§ Provided data:

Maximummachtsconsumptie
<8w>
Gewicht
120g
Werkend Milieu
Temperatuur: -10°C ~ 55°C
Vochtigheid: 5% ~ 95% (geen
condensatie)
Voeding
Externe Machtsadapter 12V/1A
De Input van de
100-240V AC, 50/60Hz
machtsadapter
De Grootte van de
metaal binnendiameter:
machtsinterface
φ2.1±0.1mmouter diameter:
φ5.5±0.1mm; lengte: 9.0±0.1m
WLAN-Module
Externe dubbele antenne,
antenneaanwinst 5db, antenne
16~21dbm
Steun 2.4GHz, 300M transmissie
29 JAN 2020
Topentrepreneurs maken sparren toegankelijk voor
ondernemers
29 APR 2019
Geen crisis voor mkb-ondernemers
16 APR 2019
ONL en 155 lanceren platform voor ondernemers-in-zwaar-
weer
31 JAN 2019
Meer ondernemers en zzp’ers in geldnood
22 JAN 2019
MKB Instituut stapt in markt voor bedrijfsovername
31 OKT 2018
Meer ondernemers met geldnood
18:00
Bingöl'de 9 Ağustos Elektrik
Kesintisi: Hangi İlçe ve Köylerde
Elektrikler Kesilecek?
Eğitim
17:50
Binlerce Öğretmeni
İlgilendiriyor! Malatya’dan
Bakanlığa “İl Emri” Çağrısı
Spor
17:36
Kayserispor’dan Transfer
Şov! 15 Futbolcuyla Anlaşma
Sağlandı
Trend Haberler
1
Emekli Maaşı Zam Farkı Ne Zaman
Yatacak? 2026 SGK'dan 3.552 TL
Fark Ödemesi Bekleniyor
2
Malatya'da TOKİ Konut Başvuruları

---

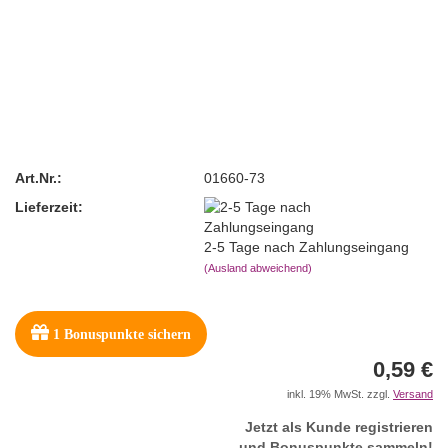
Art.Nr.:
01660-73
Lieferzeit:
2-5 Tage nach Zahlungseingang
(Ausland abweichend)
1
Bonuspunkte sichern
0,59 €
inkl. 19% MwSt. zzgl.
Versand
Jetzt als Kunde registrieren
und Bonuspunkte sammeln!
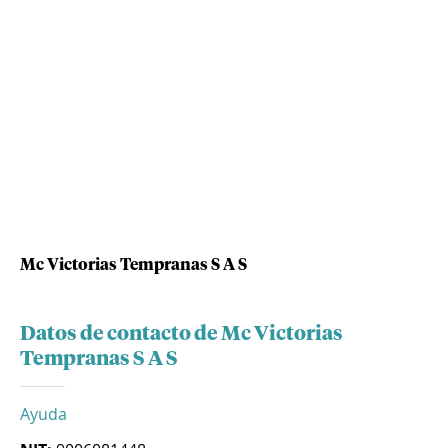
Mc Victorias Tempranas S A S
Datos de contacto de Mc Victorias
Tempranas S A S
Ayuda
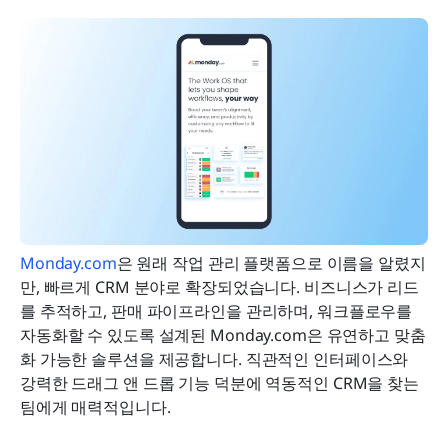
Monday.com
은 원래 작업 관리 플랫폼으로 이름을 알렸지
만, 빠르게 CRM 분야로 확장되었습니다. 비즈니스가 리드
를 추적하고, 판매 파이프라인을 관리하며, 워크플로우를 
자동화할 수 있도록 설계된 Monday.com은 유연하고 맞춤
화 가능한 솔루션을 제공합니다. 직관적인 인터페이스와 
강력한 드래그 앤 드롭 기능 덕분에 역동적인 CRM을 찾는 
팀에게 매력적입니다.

§ What you are asked to do: Everything in the material above from the line that has "Maximummachtsconsumptie" through the line that has "Kesintisi: Hangi İlçe ve Köylerde" must be duplicated exactly, with no other lines given.

§ Solution to this task:
Maximummachtsconsumptie
<8w>
Gewicht
120g
Werkend Milieu
Temperatuur: -10°C ~ 55°C
Vochtigheid: 5% ~ 95% (geen
condensatie)
Voeding
Externe Machtsadapter 12V/1A
De Input van de
100-240V AC, 50/60Hz
machtsadapter
De Grootte van de
metaal binnendiameter:
machtsinterface
φ2.1±0.1mmouter diameter:
φ5.5±0.1mm; lengte: 9.0±0.1m
WLAN-Module
Externe dubbele antenne,
antenneaanwinst 5db, antenne
16~21dbm
Steun 2.4GHz, 300M transmissie
29 JAN 2020
Topentrepreneurs maken sparren toegankelijk voor
ondernemers
29 APR 2019
Geen crisis voor mkb-ondernemers
16 APR 2019
ONL en 155 lanceren platform voor ondernemers-in-zwaar-
weer
31 JAN 2019
Meer ondernemers en zzp’ers in geldnood
22 JAN 2019
MKB Instituut stapt in markt voor bedrijfsovername
31 OKT 2018
Meer ondernemers met geldnood
18:00
Bingöl'de 9 Ağustos Elektrik
Kesintisi: Hangi İlçe ve Köylerde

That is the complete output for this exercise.